◆ Work order
Only the lines from the one containing "Kundenzufriedenheit zu verbessern." through the end of the entries are wanted, retyped exactly and without pictures.

◆ Data for this exercise
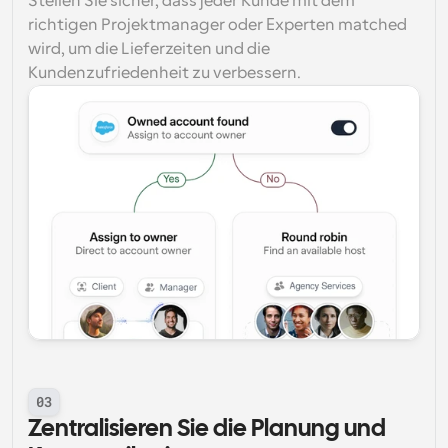
Stellen Sie sicher, dass jeder Kunde mit dem 
richtigen Projektmanager oder Experten matched 
wird, um die Lieferzeiten und die 
Kundenzufriedenheit zu verbessern.
03
Zentralisieren Sie die Planung und 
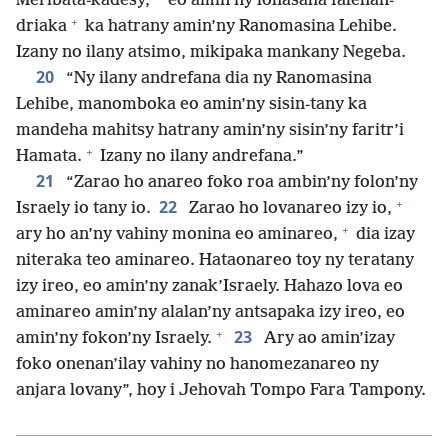
Meribata-kadesy,
eo amin’ny lohasaha falehan-
+
driaka
ka hatrany amin’ny Ranomasina Lehibe.
Izany no ilany atsimo, mikipaka mankany Negeba.
20
“Ny ilany andrefana dia ny Ranomasina
Lehibe, manomboka eo amin’ny sisin-tany ka
mandeha mahitsy hatrany amin’ny sisin’ny faritr’i
+
Hamata.
Izany no ilany andrefana.”
21
“Zarao ho anareo foko roa ambin’ny folon’ny
+
22
Israely io tany io.
Zarao ho lovanareo izy io,
+
ary ho an’ny vahiny monina eo aminareo,
dia izay
niteraka teo aminareo. Hataonareo toy ny teratany
izy ireo, eo amin’ny zanak’Israely. Hahazo lova eo
aminareo amin’ny alalan’ny antsapaka izy ireo, eo
+
23
amin’ny fokon’ny Israely.
Ary ao amin’izay
foko onenan’ilay vahiny no hanomezanareo ny
anjara lovany”, hoy i Jehovah Tompo Fara Tampony.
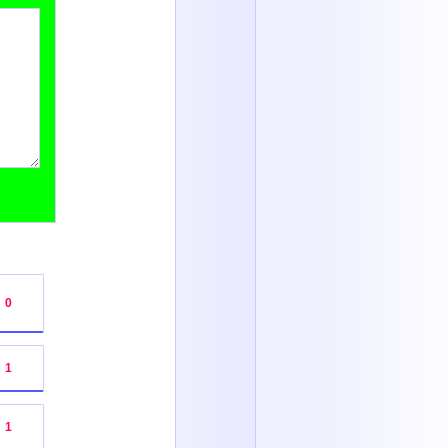
:
0
:
1
:
1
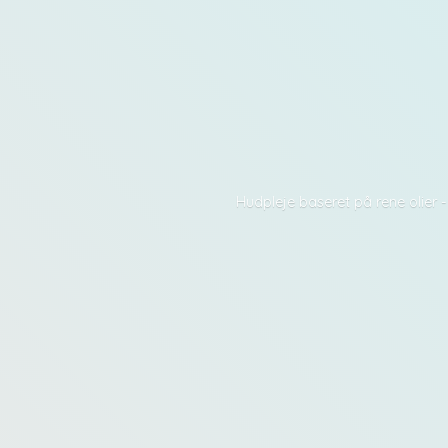
Hudpleje baseret på rene olier 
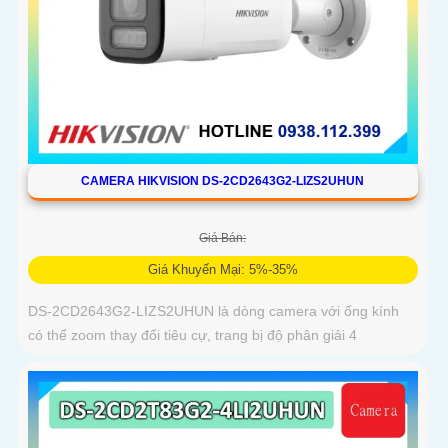
CAMERA HIKVISION DS-2CD2643G2-LIZS2UHUN
Giá Bán:
Giá Khuyến Mại: 5%-35%
DS-2CD2643G2-LIZS2UHUN là dòng camera với ống kính
có thể zoom thay đổi tiêu cự, trang bị độ phân giải 4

◆ Written response
Kundenzufriedenheit zu verbessern.
03
Zentralisieren Sie die Planung und 
Meribata-kadesy,
eo amin’ny lohasaha falehan-
+
driaka
ka hatrany amin’ny Ranomasina Lehibe.
Izany no ilany atsimo, mikipaka mankany Negeba.
20
“Ny ilany andrefana dia ny Ranomasina
Lehibe, manomboka eo amin’ny sisin-tany ka
mandeha mahitsy hatrany amin’ny sisin’ny faritr’i
+
Hamata.
Izany no ilany andrefana.”
21
“Zarao ho anareo foko roa ambin’ny folon’ny
+
22
Israely io tany io.
Zarao ho lovanareo izy io,
+
ary ho an’ny vahiny monina eo aminareo,
dia izay
niteraka teo aminareo. Hataonareo toy ny teratany
izy ireo, eo amin’ny zanak’Israely. Hahazo lova eo
aminareo amin’ny alalan’ny antsapaka izy ireo, eo
+
23
amin’ny fokon’ny Israely.
Ary ao amin’izay
foko onenan’ilay vahiny no hanomezanareo ny
anjara lovany”, hoy i Jehovah Tompo Fara Tampony.
:
0
:
1
:
1
Hudpleje baseret på rene olier 
CAMERA HIKVISION DS-2CD2643G2-LIZS2UHUN
Giá Bán:
Giá Khuyến Mại: 5%-35%
DS-2CD2643G2-LIZS2UHUN là dòng camera với ống kính
có thể zoom thay đổi tiêu cự, trang bị độ phân giải 4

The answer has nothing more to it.